Dietitians are also seeking nutrition information from peers due to limited reference to diet in broader endometriosis guidelines [34] and the lack of established dietary guidelines for endometriosis management. Dietitians seeking nutrition information from nonaccredited or alternative healthcare providers (i.e. naturopaths) with experience in treating endometriosis highlights the need for further education, training, and resource development to inform endometriosis‐related dietetic practice. As seen in other health conditions [35], enhancing clinical support for dietitians may improve practitioner confidence and competence in managing the disease and increase access to individualised nutrition care for endometriosis patients. It is recommended that health professionals providing endometriosis care foster interdisciplinary collaboration via case conferences and disease‐specific continued education to enhance knowledge and understand the broader context of care. It is also recommended that dietitians have access to practical tools such as nutrition care pathways and evidence‐based handouts, co‐developed with dietitians who have expertise in endometriosis, to enhance the delivery of consistent evidence‐based care.
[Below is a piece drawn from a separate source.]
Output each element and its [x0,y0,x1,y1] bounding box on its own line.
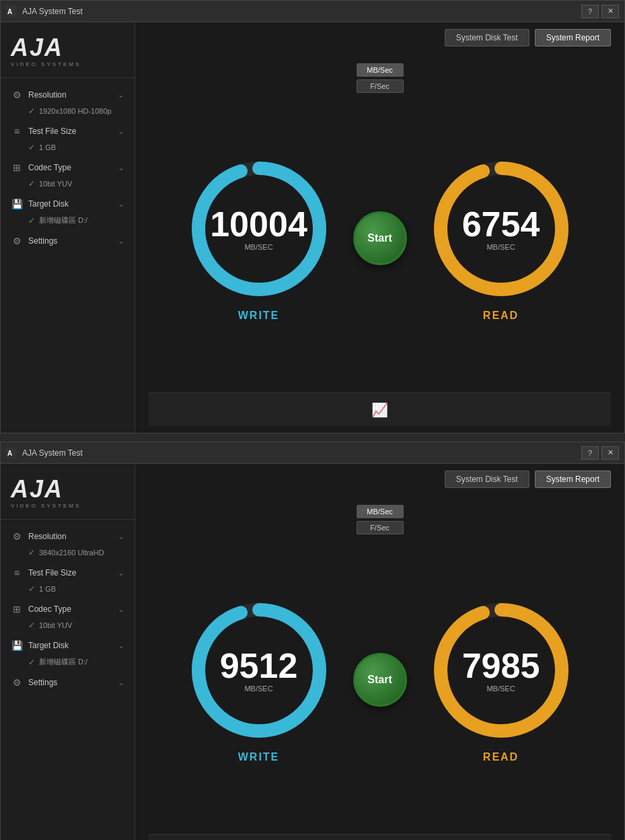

Consumers and dietitians reported seeking nutrition‐related endometriosis content from the social media profiles of experienced and accredited dietitians. Individuals with endometriosis are known to use social media platforms as informational sources [14, 32, 36, 37, 38] yet content is often a mix of anecdotal patient experiences and scientific or medical evidence [39]. Through processes of misinterpretation or misapplication of evidence, the accuracy of online content is diminished and individuals with endometriosis may be at risk of adverse health outcomes as a result [32]. This study highlighted the importance of access to credible nutrition and endometriosis‐related content for consumers, potentially due to the influence of increased disease awareness resulting in an increased awareness of false or misleading information [40]. It also highlighted the opportunity for accredited dietitians to position themselves as the most appropriate professionals to be debunking online nutrition and endometriosis misinformation. To enhance public access to evidence‐based nutrition advice it is recommended that national health websites, patient advocacy platforms, and hospital networks include up‐to‐date resources developed in collaboration with dietitians and researchers.
Demand for the development of standardised dietary guidelines to improve both consumer and dietitian capacity and confidence in managing the disease is a key finding from this study. While nutrition‐related evidence for the management of endometriosis exists [9, 10, 11], it is largely characterised as low quality with moderate to high risk of bias [11]. Despite this individuals with endometriosis are still utilising diet modification for symptom reprieve, reporting it as the third most effective pain‐relieving self‐management strategy after the use of cannabis and heat [12, 15, 17, 36]. This study highlights the demand for nutrition intervention and therefore the need for more robust dietary interventional studies to inform the development of clinical guidelines to enhance the confidence and competence of consumers and dietitians managing endometriosis. As such, to strengthen the evidence base and ensure nutrition interventions are relevant, acceptable, and sustainable, it is recommended that dietitians and individuals with endometriosis be supported and funded to collaborate on codesign interventions that will contribute to the development of evidence‐based best practice guidelines.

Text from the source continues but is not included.